Court Defers The Use of ASI Report
The Special full Bench of the Allahabad High Court, hearing the Ayodhya title suits on February 3 ruled that the report of the Archaeological Survey of India (ASI), which carried out excavations to find out whether a temple had ever existed at the place where once the Babri Masjid stood, would be seen only in the light of further evidence in the case. The three-member bench further remarked “no doubt, the objections taken against the report have to be considered before the ASI report is acted upon but that situation will arise only when the court decides the matter finally.”
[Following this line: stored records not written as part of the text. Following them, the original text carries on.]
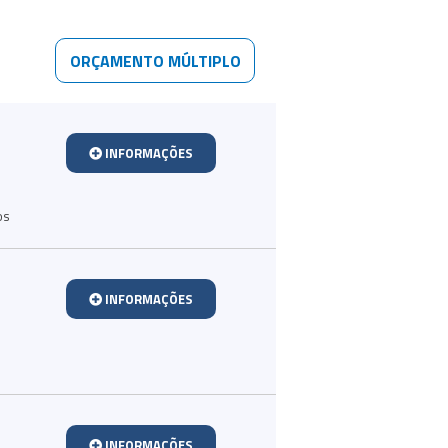
ORÇAMENTO MÚLTIPLO
INFORMAÇÕES
os
INFORMAÇÕES
INFORMAÇÕES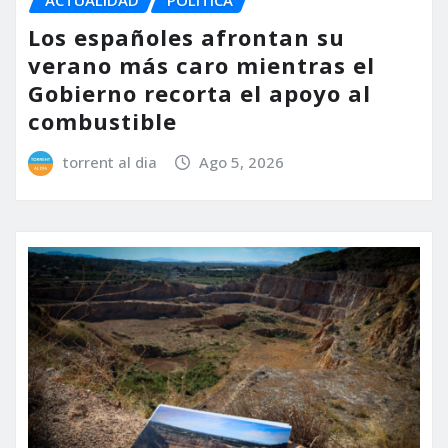
ACTUALIDAD
POLÍTICA
Los españoles afrontan su
verano más caro mientras el
Gobierno recorta el apoyo al
combustible
torrent al dia
Ago 5, 2026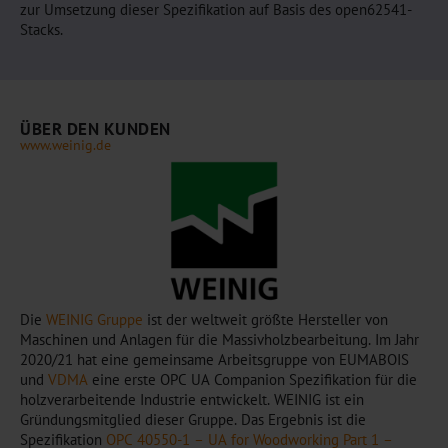
zur Umsetzung dieser Spezifikation auf Basis des open62541-
Stacks.
ÜBER DEN KUNDEN
www.weinig.de
Die
WEINIG Gruppe
ist der weltweit größte Hersteller von
Maschinen und Anlagen für die Massivholzbearbeitung. Im Jahr
2020/21 hat eine gemeinsame Arbeitsgruppe von EUMABOIS
und
VDMA
eine erste OPC UA Companion Spezifikation für die
holzverarbeitende Industrie entwickelt. WEINIG ist ein
Gründungsmitglied dieser Gruppe. Das Ergebnis ist die
Spezifikation
OPC 40550-1 – UA for Woodworking Part 1 –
The court remarked that it would not be advisable nor expedient to make any comments at this stage regarding the correctness or accuracy of the report, or the tenability or otherwise of the objections. Whether the report is biased or suffers from discrepancies or infirmities, or is unacceptable, for various reasons stated in objections have to be considered along with the rest of the evidence that has been brought on record, the Bench added and said that in its considered view this is not the proper stage to pronounce on these points.
The Sunni Central Waqf Board, one of the litigants in the dispute, said it was "vague and self contradictory". They accused the ASI's report of ignoring the discovery of glazed tiles and pottery indicative of Muslim settlements in the area before Babar's invasion. It is very likely, but that does not disprove the existence of a vast structure indicative of a Hindu temple prior to the Babri mosque on the same site. Advocate Zafaryab Jillani, counsel for the board, said that the Waqf board would produce "irrefutable" historical and archeological evidence to challenge the findings. Jillani told the BBC the ASI has "misinterpreted the findings".
The ASI kept their neutrality by declining to make any comments on the team's findings and left the matter to the High Court. The Muslim contestants did not deny the authenticity of the discovery of archeological materials but only differed in their interpretation and refusal to take the evidence as a conclusive showing that the structure was a Hindu temple.